UAE banks have reached agreement in principle with the Central Bank on new rules governing their exposure to government related enterprises (GREs), the head of the bankers’ organisation said yesterday.
Abdul Aziz Al Ghurair, chairman of the UAE Banks Federation (UBF), said that new limits on banks’ lending to GREs would be announced in the next two months, without announcing details of the deal.
He also said that new regulations on the maximum levels of mortgage credit would be agreed by the end of the year, confirming that Emirati nationals would be allowed to borrow up to 85 per cent of the value of their first home, while expatriates would be allowed to take 80 per cent in the form of a mortgage loan.
Lending to GREs was put under Central Bank scrutiny following the financial crisis, when fears arose that some banks had excessive exposures to government and quasi-government debt, endangering their balance sheets.
The Central Bank has proposed a rule that would limit loans to GREs and individual emirates to 100 per cent of their capital, but Mr Al Ghurair said it was likely the limit woud be reduced with the new deal.

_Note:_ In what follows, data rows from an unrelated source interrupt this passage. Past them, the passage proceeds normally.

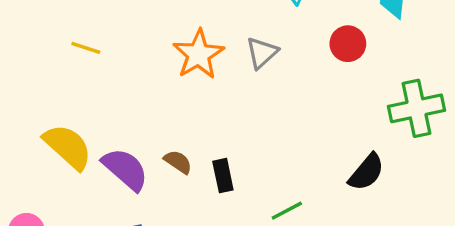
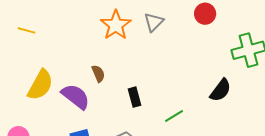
yellow line: (86, 48) -> (26, 30), moved
yellow semicircle: (68, 147) -> (40, 85), turned 80
brown semicircle: (178, 162) -> (98, 74), moved, turned 36

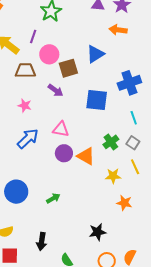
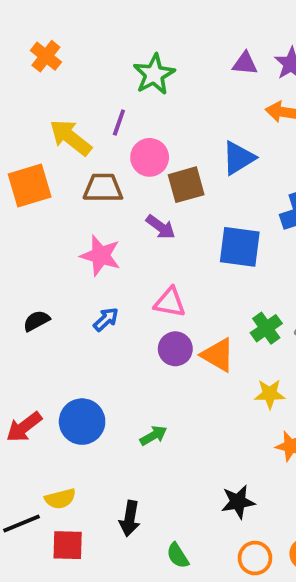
pink star: (25, 106) -> (101, 256), size x1.5
blue arrow: (28, 139) -> (106, 319), size x0.6

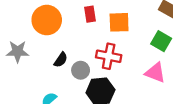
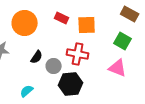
red rectangle: (90, 14) -> (62, 18), turned -56

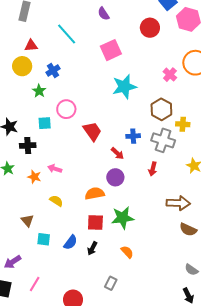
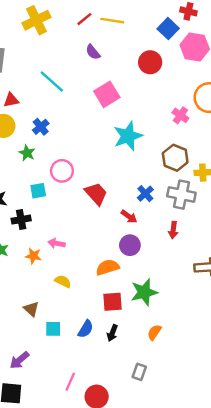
blue cross: (133, 136) -> (145, 194), turned -32
orange semicircle: (127, 252) -> (154, 332), turned -96
pink line: (35, 284) -> (70, 382), moved

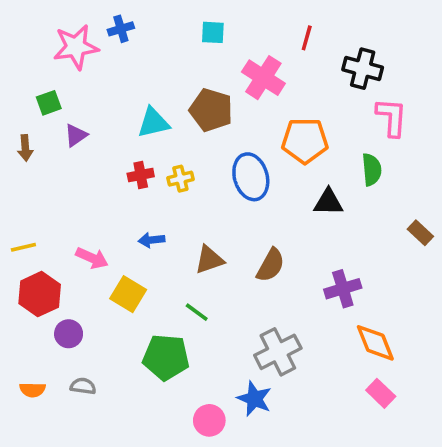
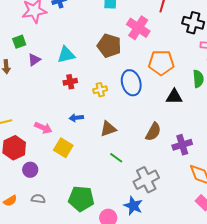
cyan triangle: (153, 123) -> (66, 55), moved
yellow cross: (180, 179) -> (100, 90), moved
brown semicircle: (271, 265) -> (153, 132), moved
green line: (197, 312) -> (116, 158), moved
green pentagon: (166, 357) -> (81, 199), moved
orange semicircle: (32, 390) -> (10, 201), turned -32

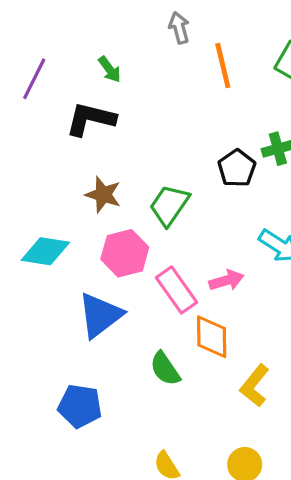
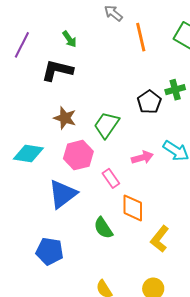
gray arrow: (179, 28) -> (113, 13), turned -36
pink arrow: (226, 280) -> (142, 158), moved
pink rectangle: (176, 290) -> (111, 178), size x0.7

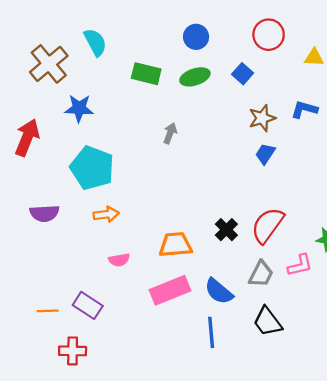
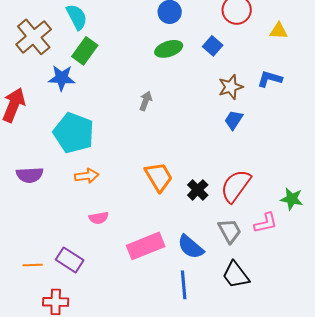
green rectangle: (146, 74) -> (85, 51), moved, turned -68
orange trapezoid: (175, 245) -> (159, 177), moved, turned 64
gray trapezoid: (261, 274) -> (230, 231), turned -56

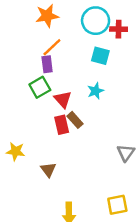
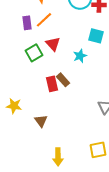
cyan square: (100, 56) -> (96, 36), moved
purple rectangle: (47, 64) -> (27, 23), moved
red triangle: (63, 99) -> (53, 44), moved

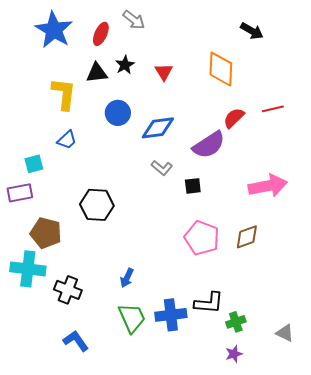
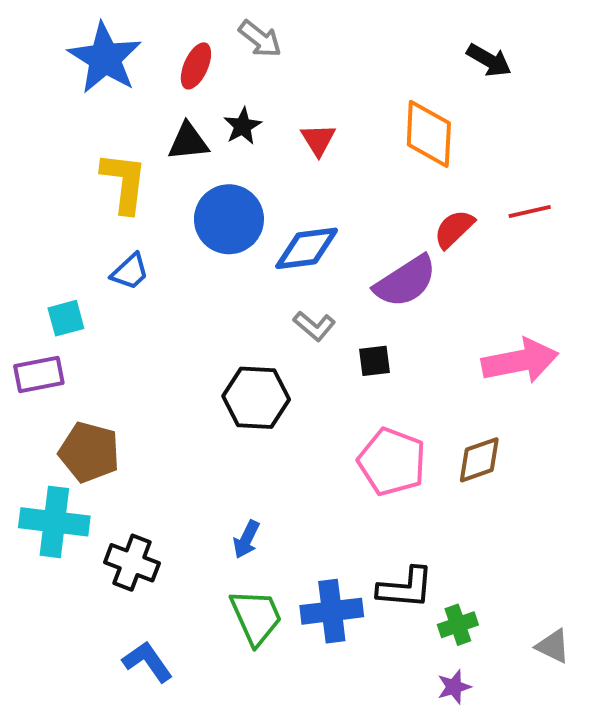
blue circle: (118, 113) -> (229, 219), size x1.4
black hexagon: (97, 205) -> (256, 398), moved

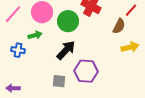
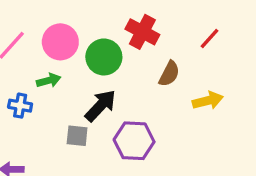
brown semicircle: (119, 26) -> (169, 74), moved
gray square: (59, 81) -> (77, 136), moved

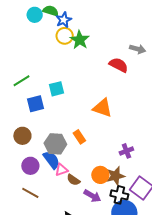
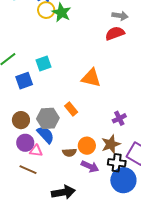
red semicircle: (119, 65) -> (115, 33), moved, turned -42
brown circle: (22, 136) -> (21, 120), moved
pink triangle: (61, 170) -> (36, 151), moved, turned 32
orange circle: (100, 175) -> (87, 146), moved
brown semicircle: (73, 180) -> (69, 152), turned -32

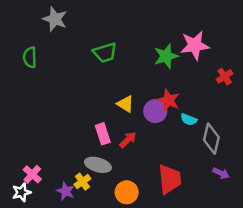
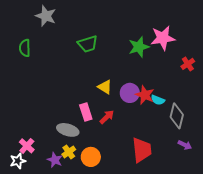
red star: (168, 100) -> (145, 95), moved
gray ellipse: (98, 165) -> (68, 130), moved
orange circle: (127, 192) -> (91, 157), moved

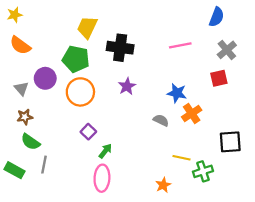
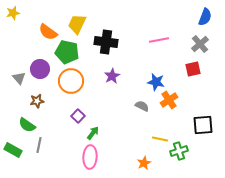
blue semicircle: (217, 17) -> (205, 17), moved
orange semicircle: (20, 45) -> (48, 32), moved
brown star: (25, 117) -> (37, 101), moved

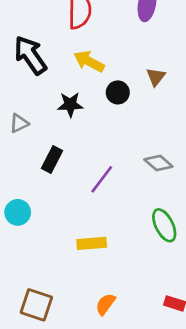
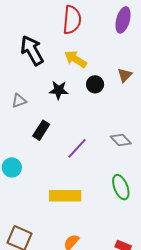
yellow rectangle: (92, 243) -> (65, 196), size x1.4

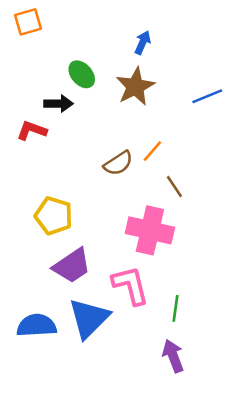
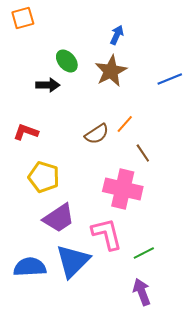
red L-shape: (32, 130) -> (26, 132), moved
green line: (176, 308) -> (144, 253), turned 55

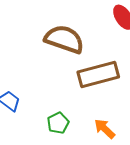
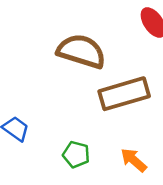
green pentagon: (58, 123) -> (76, 154), turned -30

“There will be some slight changes from previous levels, downwards, always downwards,” he said.
Some banks opposed the proposed new limits. In a study published this week, analysts at Bank of America Merrill Lynch said that UAE banks’ exposure to government debt was at its highest since the late 1970s, and concluded that there was little chance of the banking authorities enforcing strict limits.

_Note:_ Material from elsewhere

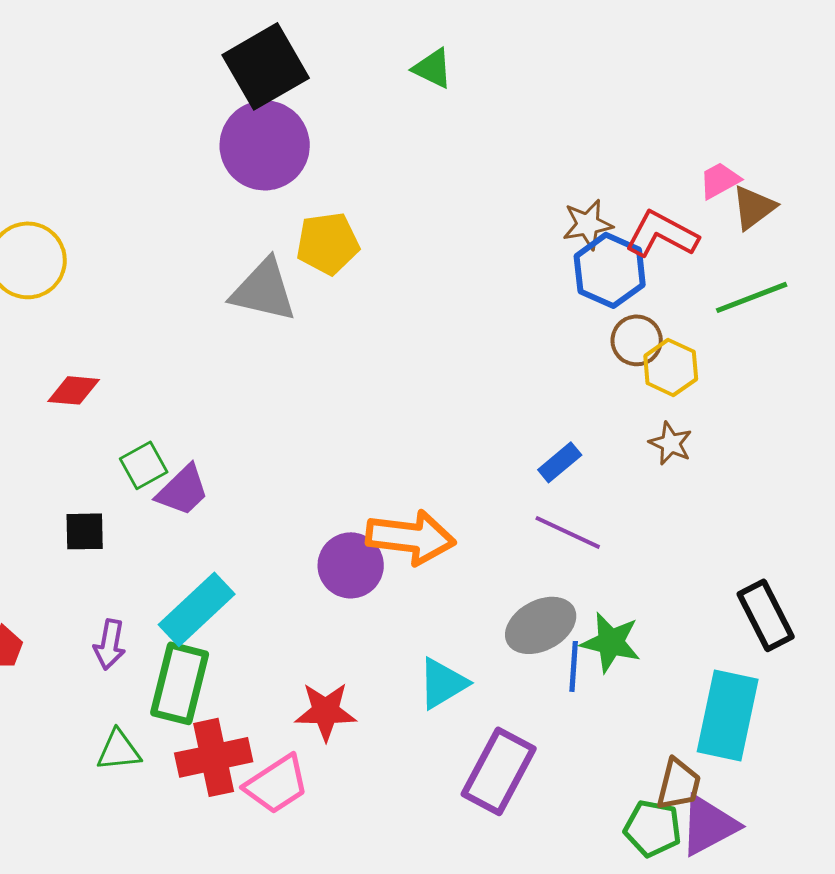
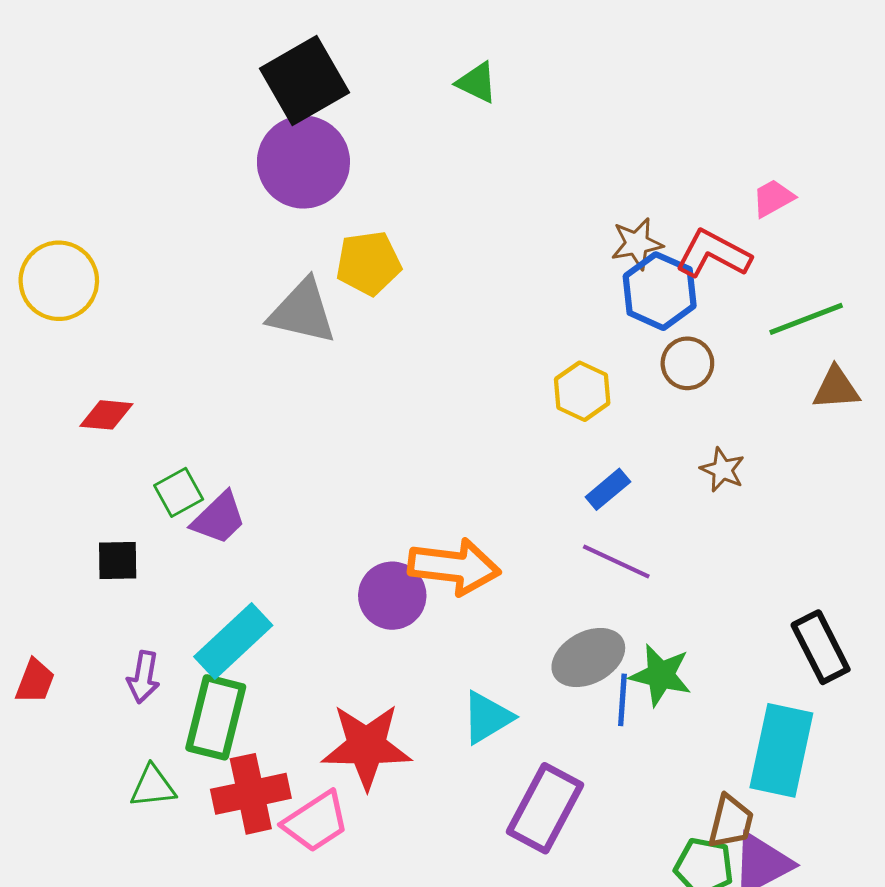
brown triangle: (754, 207) -> (836, 388), moved, turned 33
yellow hexagon: (671, 367) -> (582, 391), moved
red star: (326, 711) -> (366, 746), size x1.4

Exposure of all banks to GRE debt was at 104 per cent, the report said, most of that built up when local banks were obliged to take on extra debt after international banks fled the region.

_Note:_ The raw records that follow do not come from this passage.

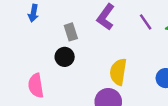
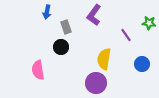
blue arrow: (33, 13) -> (47, 12), moved
purple line: (146, 22) -> (126, 35), moved

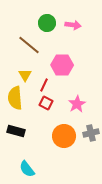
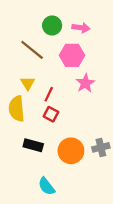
pink hexagon: (62, 65) -> (72, 55), moved
pink star: (77, 104) -> (85, 83), moved
black rectangle: (16, 131) -> (33, 145), moved
cyan semicircle: (27, 169) -> (47, 186), moved

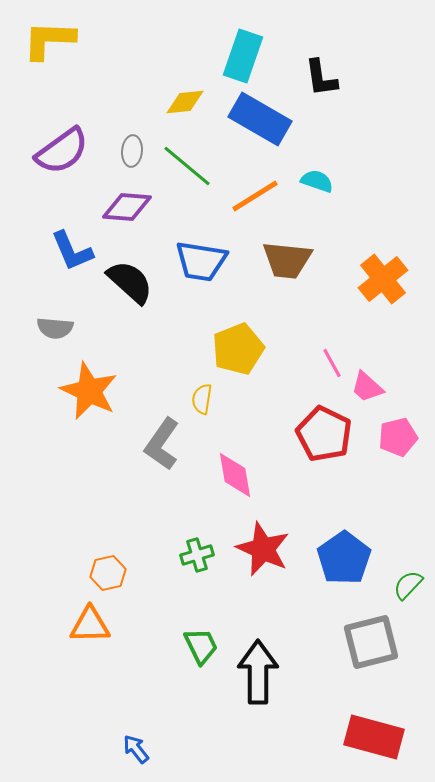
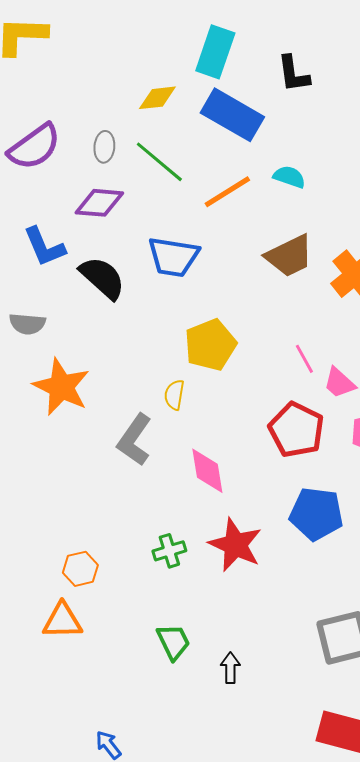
brown trapezoid: (287, 260) -> (289, 256), moved, turned -32
blue pentagon: (344, 558) -> (316, 514), moved, turned -30
black arrow: (258, 672) -> (230, 668), size x0.5

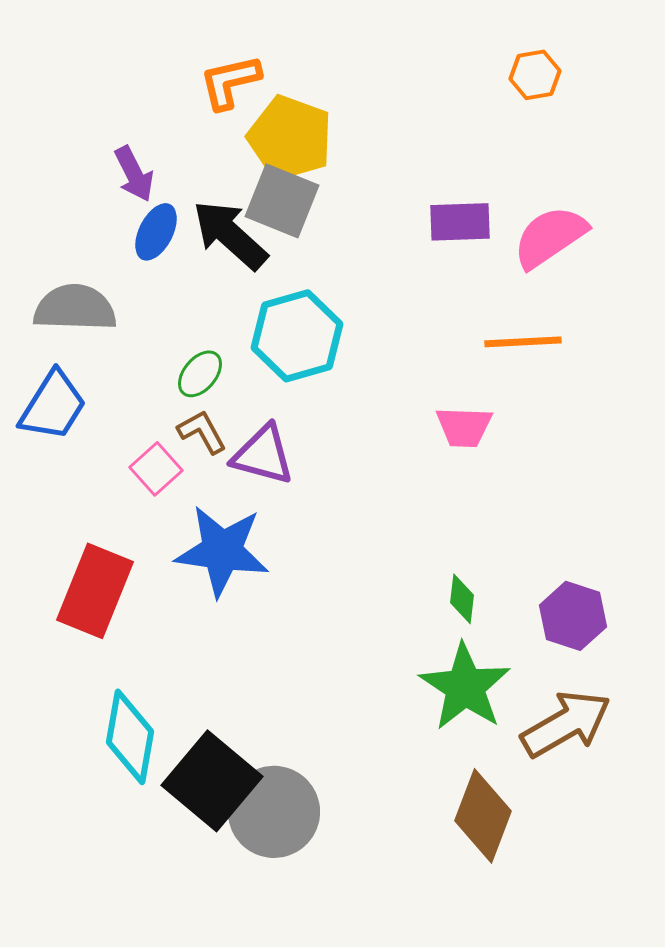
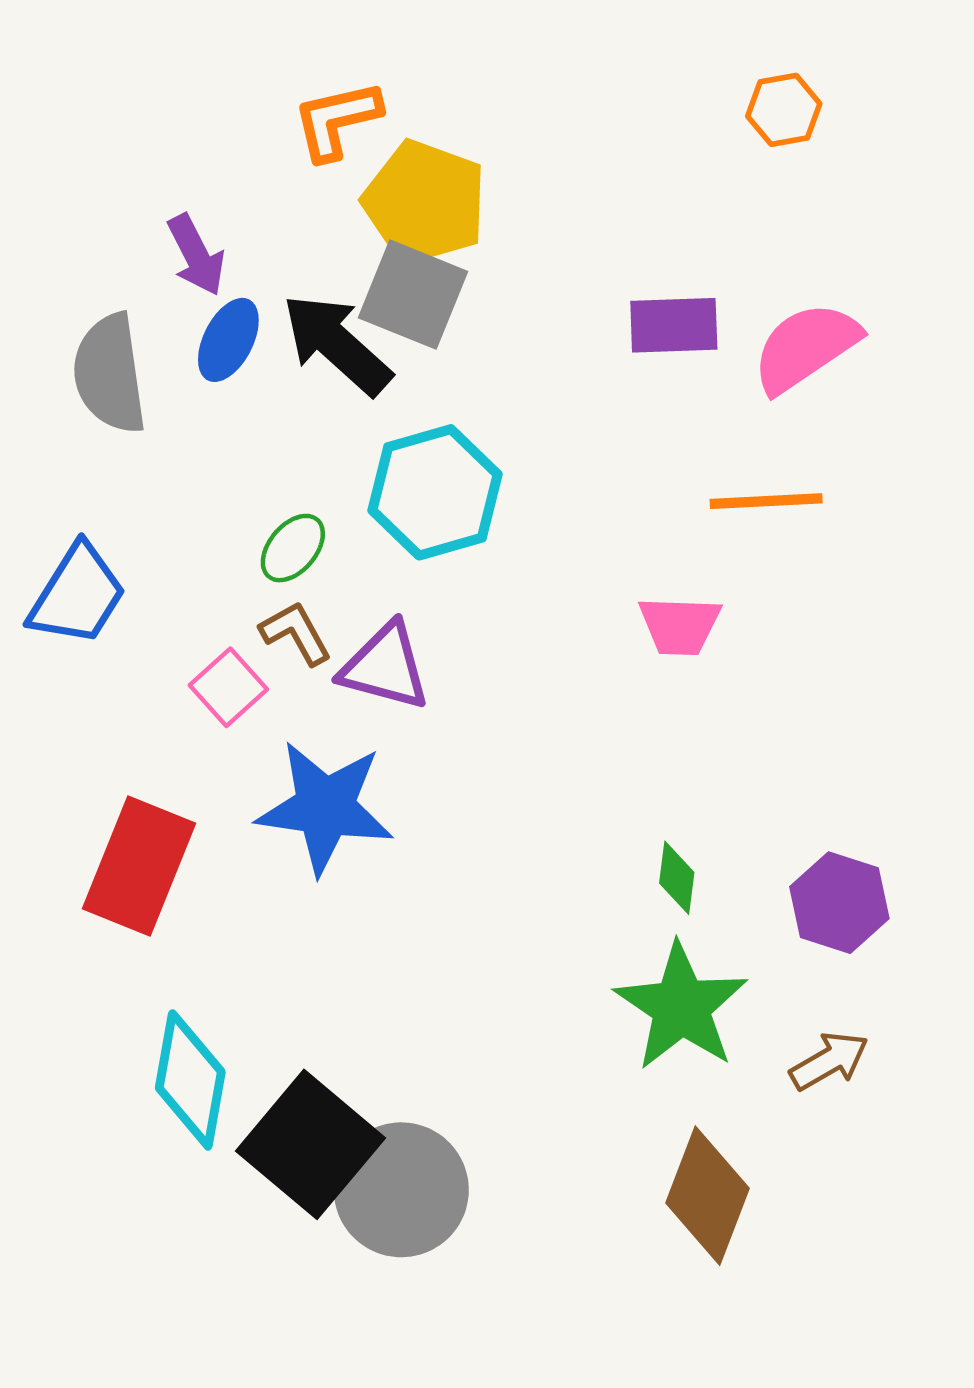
gray semicircle: (75, 308) -> (110, 374), moved, turned -100
brown arrow: (566, 724) -> (829, 1061), size x0.6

The IMF has also noted the high levels of loans extended by local banks to GREs, singling out the concentration of loans by Emirates NBD. Loans by the bank to the Dubai Government and related borrowers stood at Dh72bn at the end of 2012, according to the IMF.
Mr Al Ghurair, who is also chief executive of Mashreq, said: “An agreement [on GRE limits] is already finalised by the central bank. Now the central bank just has to announce it – I think in the next month, two months max. It’s already passed the board,” he said.
“We will have to wait and see what is the final decision. I’m sure some banks will seek time. There will be some slight changes but the good news is that other loans are growing so the overall proportion of GRE loans is shrinking.”
He added: “The Central Bank said: ‘This is the guideline and we’re willing to sit down with each bank and discuss with them how much time we’re willing to give and what they need to adjust’. If I tell you to lose weight – 10kgs now – you can’t. You need time – it can’t happen overnight.”
The National previously reported that the UBF was looking to have bonds and sukuk excluded from the limit and to allow banks five years to comply with the new rules instead of the six months originally given.
On new mortgage regulations, Mr Ghurair said: “I expect before the end of this year to be announced. It was discussed and the views of the UBF were taken. There is a general agreement on the levels”.
Mortgage levels have been a matter of discussion between lenders and the Central Bank for the past year, with the banks taking the line that the resurgent residential property market might suffer if maximum levels were set too low.
It has since been widely flagged that a deal has been struck allowing Emirati nationals to borrow up to 85 per cent of value for a first home, with expatriates allowed to borrow 80 per cent.
For a second property, the limits would fall to 75 and 65 per cent respectively, if a final deal is agreed.